Mon fils disait "c'est pas juste, pourquoi toi ?" et il appelait ça "la maladie de m*rde qui me vole ma maman". Il a beaucoup grandi cette année, mûri, morflé émotionnellement... il a dû gérer des trucs pas de son âge dans la gestion de la maison.
Le truc positif, c'est qu'il a tenu à apprendre à savoir réagir. Il sait ce qu'il faut faire quand quelqu'un perd connaissance, qui appeler et quoi dire, quelques gestes de premiers secours, il connaît les signes qui permettent de penser à une hémorragie, et il sait prendre une tension, il sait quand c'est pathologique, il ne panique plus à la vue du sang, il évalue le danger. Il a appris beaucoup de trucs avec les infirmières de l'hôpital, et il les a fait bien rigoler à toujours leur traîner dans les pattes et à leur poser des questions sur tous les dispositifs, et tuyaux qu'il voyait.
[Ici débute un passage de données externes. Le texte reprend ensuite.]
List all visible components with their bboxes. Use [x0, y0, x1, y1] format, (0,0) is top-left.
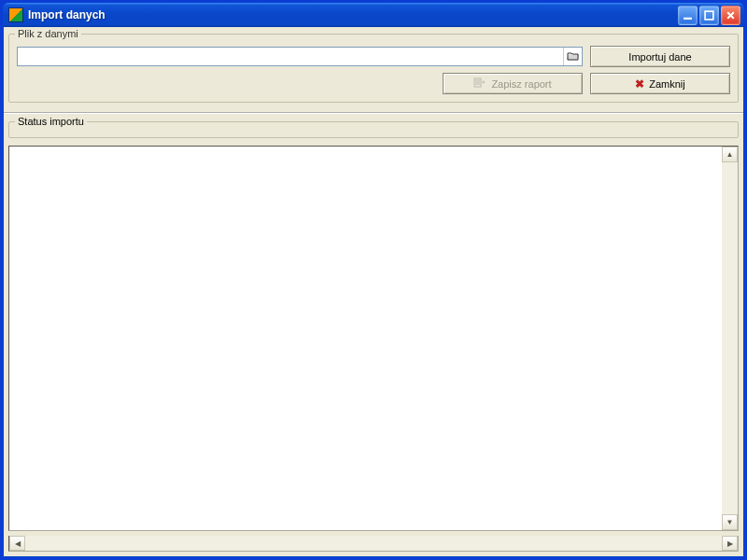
import-button[interactable]: Importuj dane: [590, 46, 730, 67]
file-path-input[interactable]: [18, 48, 563, 65]
scroll-v-track[interactable]: [722, 162, 738, 514]
status-group-legend: Status importu: [15, 116, 87, 127]
save-report-label: Zapisz raport: [491, 78, 551, 90]
svg-rect-1: [705, 11, 713, 20]
top-section: Plik z danymi: [4, 27, 743, 114]
folder-open-icon: [567, 50, 580, 63]
close-button[interactable]: ✖ Zamknij: [590, 73, 730, 94]
client-area: Plik z danymi: [3, 27, 744, 557]
status-textarea-wrap: ▲ ▼: [8, 146, 739, 531]
status-textarea[interactable]: [9, 147, 722, 530]
status-output-container: ▲ ▼ ◀ ▶: [4, 142, 743, 556]
file-group-legend: Plik z danymi: [15, 28, 81, 39]
window-controls: [678, 6, 740, 25]
close-button-label: Zamknij: [649, 78, 685, 90]
scroll-right-button[interactable]: ▶: [722, 536, 738, 551]
scroll-up-button[interactable]: ▲: [722, 147, 738, 162]
window-frame: Import danych Plik z danymi: [0, 0, 747, 560]
scroll-h-track[interactable]: [25, 536, 722, 551]
import-button-label: Importuj dane: [628, 51, 691, 63]
file-groupbox: Plik z danymi: [8, 34, 739, 103]
scroll-left-button[interactable]: ◀: [9, 536, 25, 551]
scroll-down-button[interactable]: ▼: [722, 514, 738, 530]
close-icon: ✖: [635, 77, 644, 91]
minimize-button[interactable]: [678, 6, 698, 25]
close-window-button[interactable]: [721, 6, 740, 25]
titlebar[interactable]: Import danych: [3, 3, 744, 27]
maximize-button[interactable]: [699, 6, 719, 25]
horizontal-scrollbar[interactable]: ◀ ▶: [8, 536, 739, 552]
app-icon: [8, 7, 23, 22]
window-title: Import danych: [28, 8, 106, 21]
status-groupbox: Status importu: [8, 121, 739, 138]
save-report-button[interactable]: Zapisz raport: [443, 73, 583, 94]
browse-button[interactable]: [563, 48, 582, 65]
svg-rect-0: [684, 17, 692, 19]
vertical-scrollbar[interactable]: ▲ ▼: [722, 147, 738, 530]
file-path-field: [17, 47, 583, 66]
save-report-icon: [473, 77, 486, 91]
Quand l'un des cathéters s'est infecté c'est lui qui a vu la traînée rouge et chopé le médecin pour le lui dire, sous morphine j'avais rien capté ;D
J'ai voulu dédramatiser tout ça pour qu'il en apprenne quelque chose plutôt que de tourner en rond dans ses angoisses, lui expliquer que toute épreuve de la vie était source d'immenses richesses dans ce qu'on peut en tirer, sur ce plan-là je crois que le message est passé ^^.
Quant à moi j'ai appris mille choses sur ce qui est essentiel et ce qui est superflu, sur mes limites, sur les différences entre demander de l'aide et être une assistée, sur le droit aux larmes, sur l'impermanence de la vie. Je crois que j'en sors aussi à la fois renforcée, grandie, et à la fois plus humble et un peu moins con  ;#
a bove ante ab asino retro a stulto undique caveto

24 juin 2014 à 16:37:52
Réponse #9

Loriot


" l'interne est venu me voir pour me demander ce que j'attendais d'eux au juste maintenant, parce que comme il n'y avait "rien", ils ne pouvaient pas faire grand chose. "Rappelez votre médecin traitant madame, il vous prescrira du Doliprane".
As tu dans l'idée, si ce n'est déjà fait, de lui faire comprendre les choses? ;) pas pour le blesser mais pour lui rendre compte de la situation. C'est important pour les suivantes!
Quand le sage désigne la lune, l'idiot regarde le doigt

24 juin 2014 à 22:47:53
Réponse #10

Rosetta


" l'interne est venu me voir pour me demander ce que j'attendais d'eux au juste maintenant, parce que comme il n'y avait "rien", ils ne pouvaient pas faire grand chose. "Rappelez votre médecin traitant madame, il vous prescrira du Doliprane".
As tu dans l'idée, si ce n'est déjà fait, de lui faire comprendre les choses? ;) pas pour le blesser mais pour lui rendre compte de la situation. C'est important pour les suivantes!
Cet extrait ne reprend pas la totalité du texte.